Thanks Lectrician, I guess I didn't know if the potential difference was important, that was why I asked. No there is only the 1 single RCD, the lighting circuits and the immersion heater are not RCD protected, there are no other Consumer Units or RCD's in the house. Is it possible that a poor earth is the cause of the potential difference between live and earth at the light switch?

So you think I should worry about the lack of RCD and inadequate earth, rather than the 1v potential difference at the light switch. Presumably the fix is to put some circuits onto combined RCD, and some onto individual RCBO's, but which circuits require their own RCBO. Also I assume you are suggesting I get a PME National Grid earth sorted. :?:
 
Either get PME, or if your rod is sound, install a main time delayed 100mA RCD, or install a new dual RCD split 17th edition board.

1v? I wouldn't be batting an eyelid! Capacitive coupling. Circuits running next to each other.
 
I think I may have miss informed you 'Lectrician', the trip to the right of the Consumer Unit says:
'240v, 50hz, 80A load, 100mA Trip, CAT.Wem 80/2 Current Operated Earth Leakage Circuit Breaker. Device must Switch off on testing if not seek advice'.

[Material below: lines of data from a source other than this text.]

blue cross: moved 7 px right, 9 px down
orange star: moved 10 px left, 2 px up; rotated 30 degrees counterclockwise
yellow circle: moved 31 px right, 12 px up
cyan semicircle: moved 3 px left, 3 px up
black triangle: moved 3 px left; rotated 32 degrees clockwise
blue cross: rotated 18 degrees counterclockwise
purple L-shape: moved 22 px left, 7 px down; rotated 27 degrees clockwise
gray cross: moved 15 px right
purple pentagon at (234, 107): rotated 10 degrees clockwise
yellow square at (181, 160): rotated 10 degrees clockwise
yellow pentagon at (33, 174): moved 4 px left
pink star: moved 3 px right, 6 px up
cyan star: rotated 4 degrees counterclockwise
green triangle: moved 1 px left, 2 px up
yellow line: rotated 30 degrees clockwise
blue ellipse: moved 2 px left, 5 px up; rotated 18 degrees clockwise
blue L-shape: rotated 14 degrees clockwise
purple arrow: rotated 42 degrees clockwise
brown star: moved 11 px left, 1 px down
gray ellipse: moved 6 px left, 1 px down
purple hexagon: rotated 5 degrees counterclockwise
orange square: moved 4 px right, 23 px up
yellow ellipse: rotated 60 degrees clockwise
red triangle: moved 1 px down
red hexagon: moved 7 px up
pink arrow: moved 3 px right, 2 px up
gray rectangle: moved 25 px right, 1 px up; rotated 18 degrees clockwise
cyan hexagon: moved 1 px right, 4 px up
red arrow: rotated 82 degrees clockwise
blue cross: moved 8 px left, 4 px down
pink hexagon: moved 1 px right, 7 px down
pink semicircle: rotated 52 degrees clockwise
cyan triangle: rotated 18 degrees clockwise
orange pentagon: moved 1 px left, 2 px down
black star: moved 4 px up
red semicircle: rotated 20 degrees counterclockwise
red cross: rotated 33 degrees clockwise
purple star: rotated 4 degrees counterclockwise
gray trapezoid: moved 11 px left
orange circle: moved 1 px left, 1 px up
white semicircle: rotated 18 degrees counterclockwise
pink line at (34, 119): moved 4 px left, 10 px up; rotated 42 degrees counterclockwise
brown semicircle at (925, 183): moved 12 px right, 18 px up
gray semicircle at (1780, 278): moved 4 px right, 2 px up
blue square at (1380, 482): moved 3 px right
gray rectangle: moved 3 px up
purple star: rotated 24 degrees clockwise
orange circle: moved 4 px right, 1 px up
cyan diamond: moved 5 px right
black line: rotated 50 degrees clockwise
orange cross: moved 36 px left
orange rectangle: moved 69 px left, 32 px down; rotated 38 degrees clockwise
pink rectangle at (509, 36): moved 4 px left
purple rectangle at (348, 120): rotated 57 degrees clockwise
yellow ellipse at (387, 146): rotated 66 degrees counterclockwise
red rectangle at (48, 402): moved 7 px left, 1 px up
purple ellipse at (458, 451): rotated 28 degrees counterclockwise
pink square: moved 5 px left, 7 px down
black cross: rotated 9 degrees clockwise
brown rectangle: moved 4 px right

Is this what you were recommending, and if yes that must mean I had one all along? :oops: :LOL:
 
Thought I'd add another image, the wide angle view under my stairs.
It looks as if you may well have the standalone 'up-front' RCD to which Lectrician was referring. What does the writing on that thing to the right of the CU say?

Kind Regards, John

Wylex 240v, 50hz, 80A load, 100mA Trip, CAT.Wem 80/2 Current Operated Earth Leakage Circuit Breaker. Device must Switch off on testing if not seek advice

Thanks John, because it doesn't say RCD I hadn't realized that that was what it was, but I see '100mA Trip, and 'Earth Leakage' so I think I had one without knowing?
 
Wylex 240v, 50hz, 8A load, 100mA Trip, CAT.Wem 80/2 Current Operated Earth Leakage Circuit Breaker. Device must Switch off on testing if not seek advice ... Thanks John, because it doesn't say RCD I hadn't realized that that was what it was, but I see '100mA Trip, and 'Earth Leakage' so I think I had one without knowing?
It seems that you probably have - or almost (see below)

Should that perhaps be "80A load" (rather than "8A load")?

Is that all it says? No mention of "time-delayed", "TD" or "Type S"? If it is not a time-delayed one, that is not ideal. It means that a fault causing the RCD in the CU to trip might well cause that external RCD to trip as well, thereby taking out all your circuits (including the lighting ones), not just those circuits protected by the CU's RCD - which rather cancels the benefit of having a 'split' CU (with not all circuits protected by the same RCD).

Kind Regards, John
 
Yeah panic over!

Not sure on the cables between the meter and rcd though.

I took a close up of those meter tails. There appear to be 2 red and 2 black with very old looking woven insulation, and a pair with more modern grey PVC insulation. So it looks like it's been upgraded over the years, but probably due another upgrade.


It looks like a job for a qualified domestic installer.

The cable between the meter and the earth rod looks like a 6mm rather than a 16mm, so that needs upgrading as well. Although if I went over to PME would I need to do both?
 
It looks like a job for a qualified domestic installer.
I don't think so - I think you'd need your electrical supplier (or their meter operator) to deal with that - a 'mere electrician' can (should) not pull the main fuse, and certainly shouldn't break the meter seals.

Kind Regards, John
 
Two tails into one meter termination? That's bad practice.
There really should be a 100A "Henley" block. And (per above) the fabric-covered tails could do with changing while he/she's at it.